The hypnogram features are shown in the upper part of the figure, and a few selected physiological features are shown in the lower part. The first column shows the ground truth sleep features based on the wearable data, but scored with the ground truth manual PSG scoring, and the second column shows sleep features based on the wearable data scored by AI. Pearson’s correlation test was performed, with the subjects as samples. The MMSE score was not recorded in the patients from the Senior Sleep Dataset, so the correlations are only computed for the 65 patients of the Alzheimer’s Sleep Dataset (see Table 2). Correlations are shown through the colors, with p values below 0.05 reported as numbers to indicate the significance of the correlations.

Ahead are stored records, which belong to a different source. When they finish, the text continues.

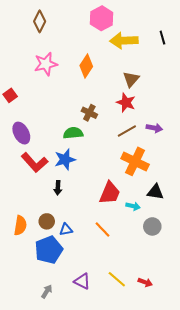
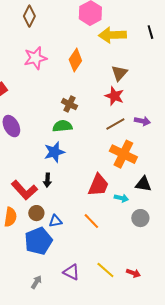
brown cross: (89, 113) -> (69, 104), moved
red L-shape: (35, 162) -> (24, 190), moved

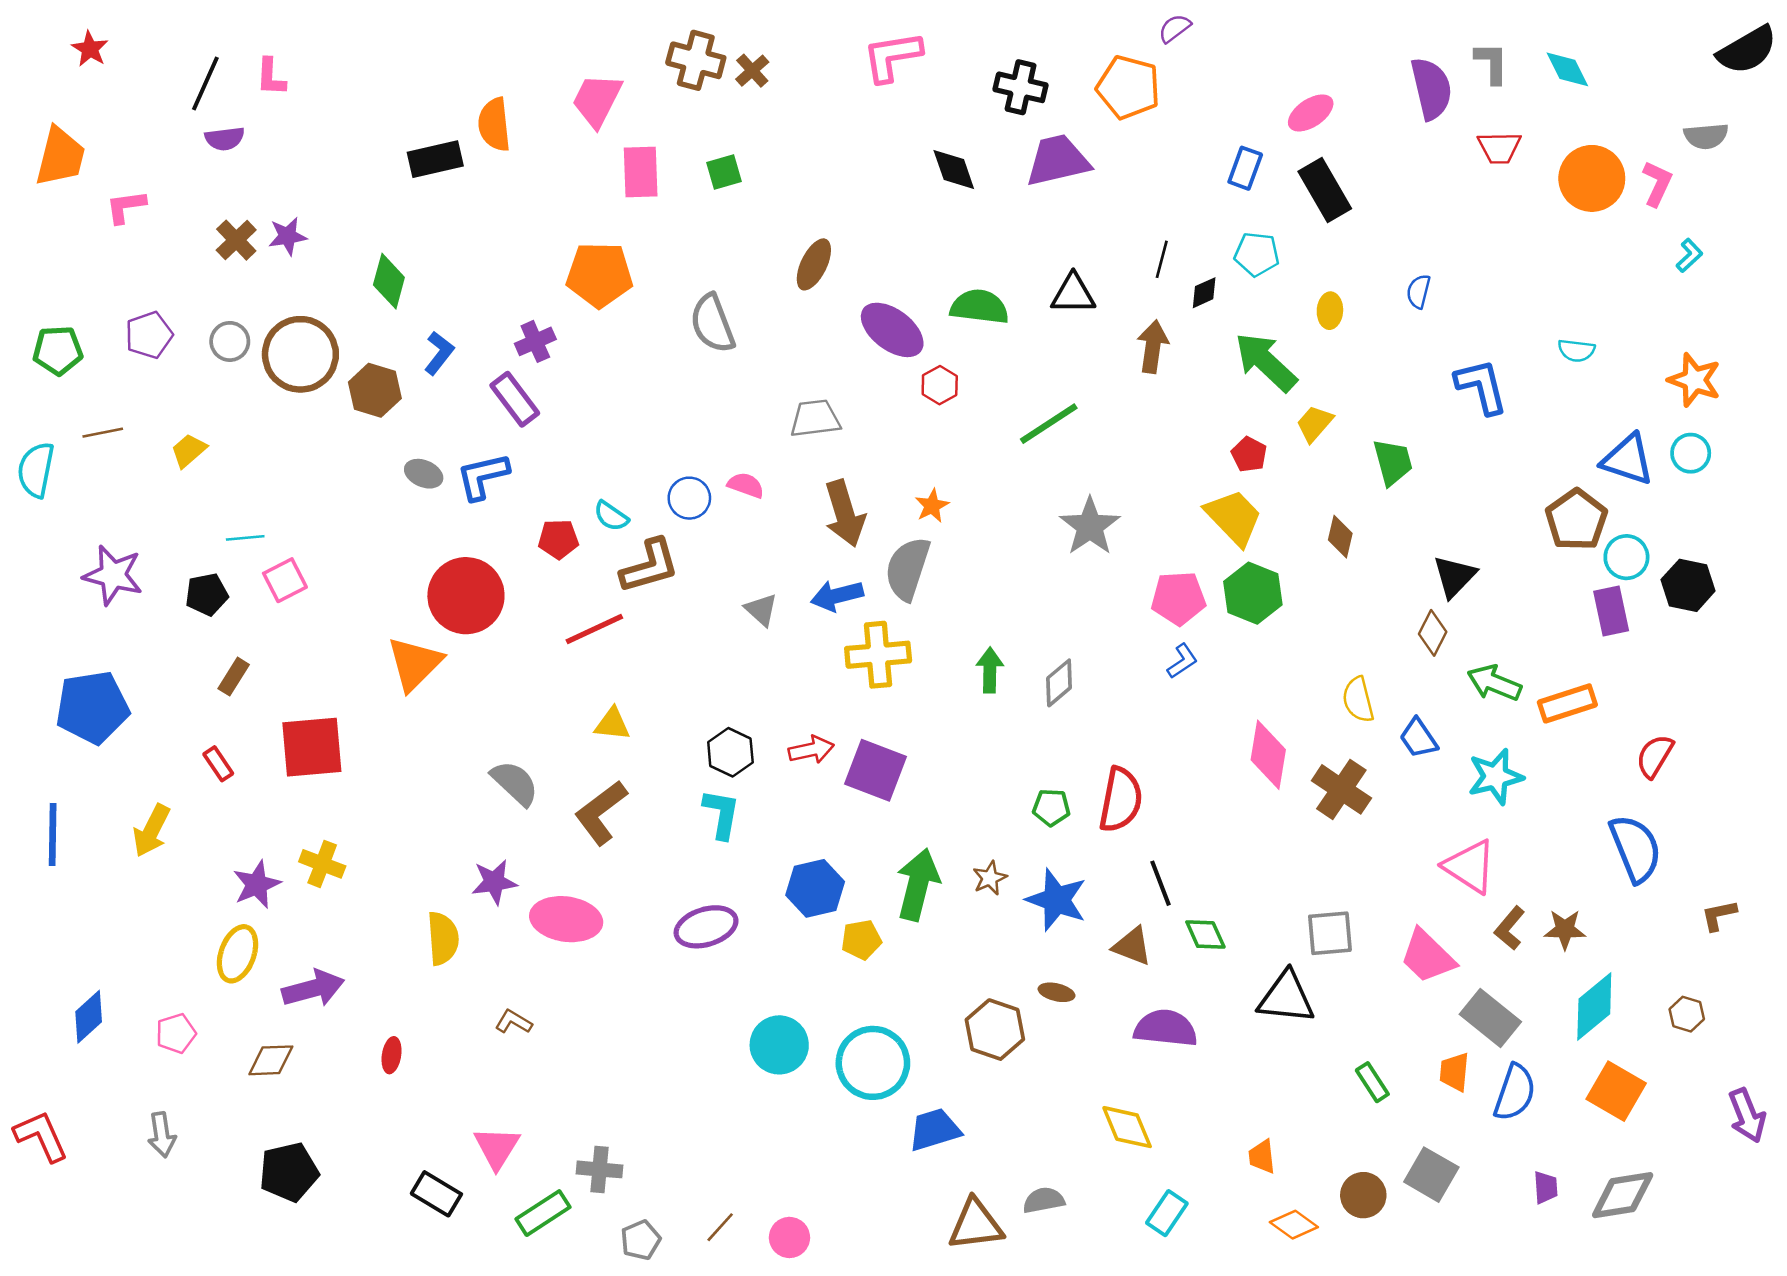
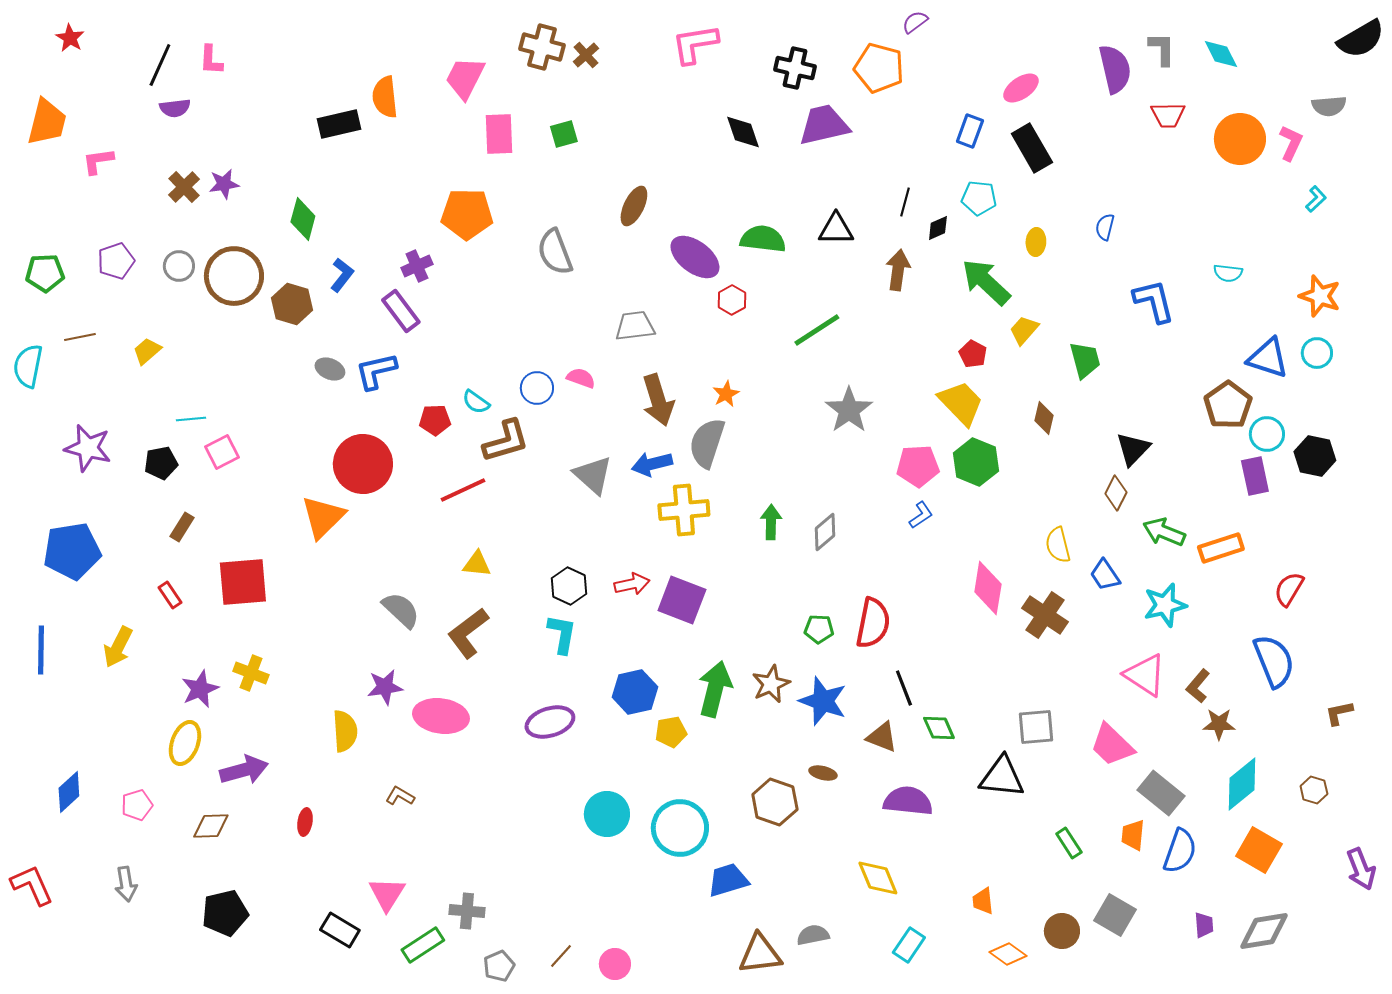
gray triangle: (761, 610) -> (593, 475), size x1.5
brown star: (990, 878) -> (771, 684), size x1.4
brown L-shape: (1510, 928) -> (1198, 686), moved

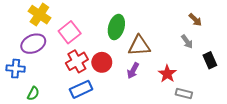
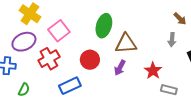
gray arrow: (187, 42) -> (172, 40), turned 40
red cross: (77, 61) -> (49, 59), moved

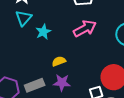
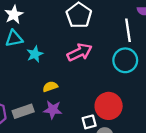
cyan triangle: (23, 18) -> (14, 38), turned 36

The wearable-based features based on AI scoring and based on ground truth scoring agree on most significant correlations. ACM accelerometry, AI artificial intelligence, All all sleep stages, EEG electroencephalography, MMSE Mini-Mental State Examination, STD standard deviation. Abbreviations for hypnogram features are explained in Supplementary Table 1.
Fig. 5
Fig. 5. Most selected wearable-based and PSG-based physiological features for the AD detection model.

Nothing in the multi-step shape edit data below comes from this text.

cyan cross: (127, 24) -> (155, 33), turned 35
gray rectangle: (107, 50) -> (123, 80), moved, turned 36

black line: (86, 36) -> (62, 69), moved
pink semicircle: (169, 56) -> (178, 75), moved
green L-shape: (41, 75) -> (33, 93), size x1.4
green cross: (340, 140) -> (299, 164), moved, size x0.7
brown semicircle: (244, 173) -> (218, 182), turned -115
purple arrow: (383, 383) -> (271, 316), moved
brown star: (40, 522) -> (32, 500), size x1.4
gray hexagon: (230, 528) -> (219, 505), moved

The features that were selected more than 85% of the time by the a wearable-based and b PSG-based AD detection model. In both cases, the features were calculated using ground truth sleep scoring (for the features calculated using AI scoring, see Supplementary Fig. 5). Features are visualized using three rings showing to which (1) sleep stage, (2) channel, and (3) frequency range each feature corresponds. The frequency range is only shown for the EEG and EOG channels due to the limited interpretability of the EMG and ACM frequencies. The discrete color bar shows the interpretation of the frequency range. The surrounding black ring shows which features were computed using STD, with the remaining calculated using the mean. The width of each segment indicates how many features of that type were selected more than 85% of the times. This width should not be mistaken for overall importance of a channel or sleep stage: information may be more spread out over multiple frequency bands for some channels or sleep stages than for others. Rather, this figure shows which channels are important in which sleep stages, and which frequencies were decisive in those channels. ACM accelerometry, AD Alzheimer’s disease, AI artificial intelligence, All features computed over the whole recording, EEG electroencephalography, EOG electrooculography, EMG electromyography, PSG polysomnography, STD standard deviation.